[Start of section]

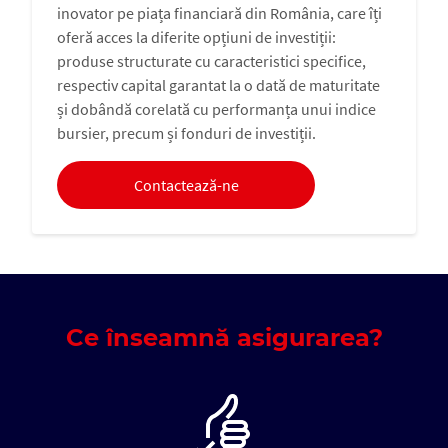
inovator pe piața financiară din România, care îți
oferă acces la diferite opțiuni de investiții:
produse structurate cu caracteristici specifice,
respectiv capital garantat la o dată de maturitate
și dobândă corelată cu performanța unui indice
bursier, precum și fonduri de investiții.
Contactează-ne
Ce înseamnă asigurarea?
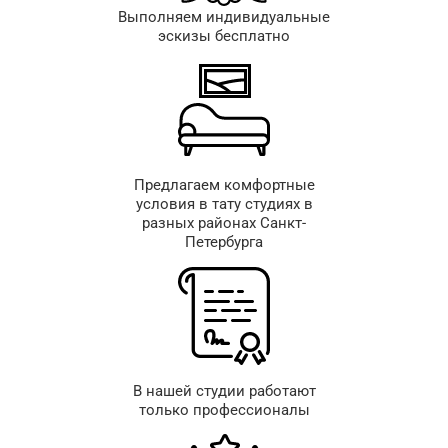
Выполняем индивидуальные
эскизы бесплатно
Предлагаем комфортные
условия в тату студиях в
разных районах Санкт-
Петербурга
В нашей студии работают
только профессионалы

[End of section]
[Start of section]

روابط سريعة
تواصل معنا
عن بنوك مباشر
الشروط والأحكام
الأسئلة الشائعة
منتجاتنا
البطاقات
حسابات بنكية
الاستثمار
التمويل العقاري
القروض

[End of section]
[Start of section]

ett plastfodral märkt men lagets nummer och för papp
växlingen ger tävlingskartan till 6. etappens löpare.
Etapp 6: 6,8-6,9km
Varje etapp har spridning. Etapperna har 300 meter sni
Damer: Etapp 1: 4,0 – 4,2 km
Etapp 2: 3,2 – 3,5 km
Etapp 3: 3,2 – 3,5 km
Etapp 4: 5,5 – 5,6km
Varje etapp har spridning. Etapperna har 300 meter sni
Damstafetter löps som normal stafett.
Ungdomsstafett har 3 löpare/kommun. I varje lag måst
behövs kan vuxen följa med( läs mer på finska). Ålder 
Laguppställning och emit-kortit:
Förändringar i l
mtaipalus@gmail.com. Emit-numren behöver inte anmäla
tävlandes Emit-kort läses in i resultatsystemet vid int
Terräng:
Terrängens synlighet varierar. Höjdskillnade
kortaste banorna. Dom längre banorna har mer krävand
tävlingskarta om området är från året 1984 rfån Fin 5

[End of section]

**TASK DETAILS**
Show each line in the entries that holds the string "investiții".

**RESULT**
oferă acces la diferite opțiuni de investiții:
bursier, precum și fonduri de investiții.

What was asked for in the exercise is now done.